Though wearables and the Internet of Things (IoT) share similar privacy concerns to that of mobile devices, the nature of continuous, on-the-body, or ubiquitous environmental sensing amplifies the privacy issues. Ambient computing, or an ecosystem of wearables and IoT on or near a user, has the ability to acquire intelligence about a user and his or her surroundings by sensing, processing, and communicating data to infer the user's context, external stimuli, behavior, and intent.
This article highlights the specific privacy concerns related to wearables and IoT, and gives you best practices for consumer privacy protection.
[This is not a test. See IoT Market Will Grow 19 Percent in 2015, IDC Predicts.]
According to Motti and Caine's study, "Users' Privacy Concerns About Wearables: Impact of Form Factor, Sensors, and Type of Data Collected," the privacy concerns about wearables are similar, but in some cases more specific, than privacy concerns about mobile devices. It also shows that users are aware of the potential privacy implications, particularly during data collection and sharing. Users' privacy concerns are related to the ability of the wearable device to sense, collect, and store data that are often private, personal, or sensitive, and then share these data with unknown or unethical parties.

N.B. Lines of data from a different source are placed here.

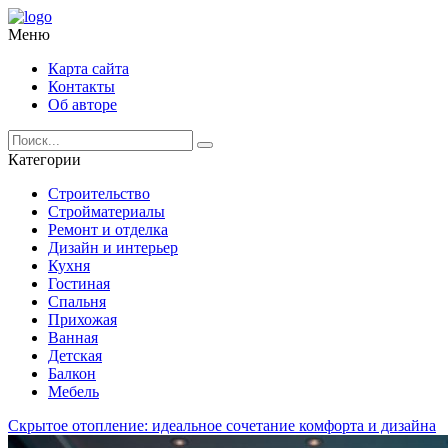
Меню
Карта сайта
Контакты
Об авторе
Категории
Строительство
Стройматериалы
Ремонт и отделка
Дизайн и интерьер
Кухня
Гостиная
Спальня
Прихожая
Ванная
Детская
Балкон
Мебель
Скрытое отопление: идеальное сочетание комфорта и дизайна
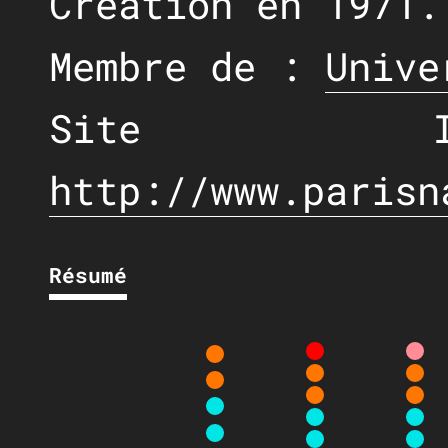
Création en 1971.
Membre de :
Unive
Site I
http://www.parisn
Résumé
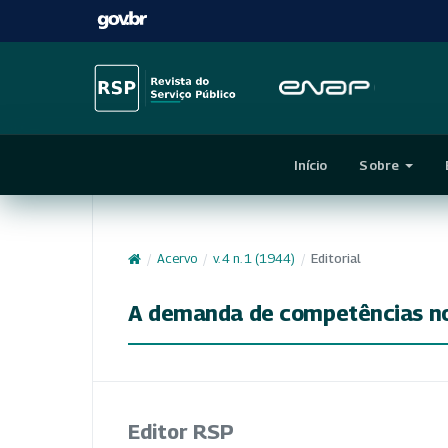
Início
Sobre
/
Acervo
/
v. 4 n. 1 (1944)
/
Editorial
A demanda de competências no 
Editor RSP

The study specifically highlights the following privacy concerns:
Social implications and the lack of awareness of the impact on the privacy of others: Devices may not only record a user's activity, but also record the activities of those around the user.
"Right to forget": Users fear that when certain data are combined, they could have serious personal implications; users therefore want the data collected -- with or without user consent or awareness -- to be deleted.
Implications of location disclosure: Users are concerned that their GPS location may be made available to malicious parties and criminals.
Discrete display of confidential information: Confidential information displayed on smart watches may be viewable to other parties nearby.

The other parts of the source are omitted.